PCSK-9 inhibitors block the PCSK-9 enzyme from binding with receptors on the liver that are responsible for filtering LDL-cholesterol (the bad kind) out of the blood. In clinical studies that led to its approval, Repatha was shown to have delivered LDL-C reductions of approximately 60%, which could be especially helpful for high-risk patients who aren't getting the desired results from statins alone.


Image source: Amgen. 

With such incredible efficacy, you might be wondering why Repatha -- or its rival, Praluent, developed by Sanofi (NYSE: SNY) and Regeneron Pharmaceuticals (NASDAQ: REGN) -- hasn't taken off. The answer can be found in each drug's price point. Praluent comes with a wholesale cost of $14,600 per year, with Repatha ever so slightly lower at $14,100. Even factoring in gross-to-net discounts given to insurers, these injections cost leaps and bounds more than the current standards of care.

This is where Amgen's long-term trial could come into play. If Repatha leads to a statistically significant decrease in the risk of cardiovascular death, heart attack, or hospitalization for stroke or unstable angina, Repatha's price would probably be justified, and sales of the injectable could soar.

If Repatha meets statistical significance in its long-term study, we could be talking about a $2 billion to $3 billion per-year drug at its peak.

3. The FDA's decision on tenofovir alafenamide (TAF) as a treatment for chronic HBV

Last but not least, Gilead Sciences (GILD -1.15%) is expecting to hear from the FDA on or before Nov. 12 (its scheduled PDUFA date) regarding its new drug application for tenofovir alafenamide, or TAF, as a treatment for hepatitis B (HBV).

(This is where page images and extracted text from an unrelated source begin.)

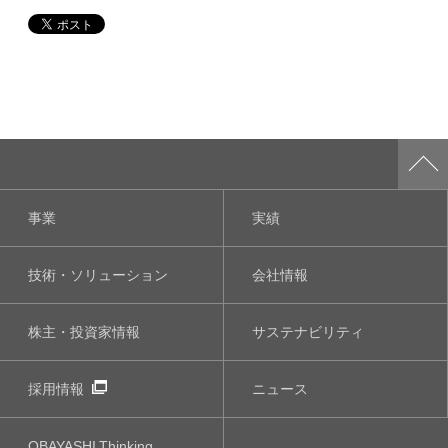
事業
実績
技術・ソリューション
会社情報
株主・投資家情報
サステナビリティ
採用情報
ニュース
OBAYASHI
Thinking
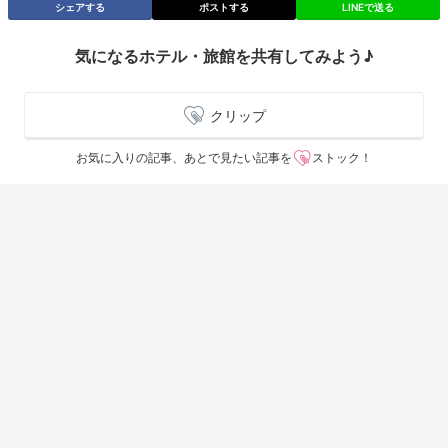
シェアする
ポストする
LINEで送る
気になるホテル・旅館を共有してみよう♪
クリップ
お気に入りの記事、あとで見たい記事を
ストック！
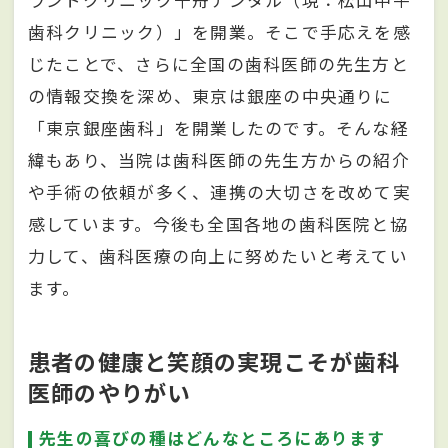
ラントクリニック千舟デンタル（現：松山中平
歯科クリニック）」を開業。そこで手応えを感
じたことで、さらに全国の歯科医師の先生方と
の情報交換を深め、東京は銀座の中央通りに
「東京銀座歯科」を開業したのです。そんな経
緯もあり、当院は歯科医師の先生方からの紹介
や手術の依頼が多く、連携の大切さを改めて実
感しています。今後も全国各地の歯科医院と協
力して、歯科医療の向上に努めたいと考えてい
ます。
患者の健康と笑顔の実現こそが歯科
医師のやりがい
先生の喜びの種はどんなところにあります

Image source: Getty Images.

Gilead Sciences is well-known as the dominant force in treating hepatitis C with oral medications Harvoni and Sovaldi, but HBV is a considerably larger market, with approximately 350 million people infected worldwide. In January, Gilead announced top-line data from two late-stage studies involving TAF that demonstrated it met the mark in treating chronic HBV patients.

In Study 108, which evaluated 425 patients with HBeAg-negative chronic HBV infections, 94% of patients receiving TAF achieved the desired HBV DNA level of the trial by week 48, compared to 92.9% of patients taking Viread (also made by Gilead). In Study 110, which examined 873 patients with HBeAg-positive HBV infections, patients taking TAF achieved the desired HBV DNA level in 63.9% of instances compared to 66.8% for Viread at week 48. Combined, TAF was proven non-inferior to Viread. However, TAF patients did experience a statistically smaller percentage decrease in hip and bone mineral density at the 48-week mark compared to Viread in both studies.

To be clear, TAF isn't to HBV what Harvoni and Sovaldi are to HCV, but it could still wind up leaving its mark in a big way if it gains approval. In my best estimate, TAF as a treatment for chronic HBV could easily become a blockbuster, and it may eventually push north of $2 billion solely as an HBV treatment. TAF is also a component in Gilead's next-generation HIV therapies, so the overall value of TAF to Gilead will likely be much higher than $2 billion per year.

My suggestion for investors is to closely monitor these upcoming events, as they have industry-moving potential.

Editor's note: This article has been updated to state that top-line results for Repatha are expected in Q1 2017.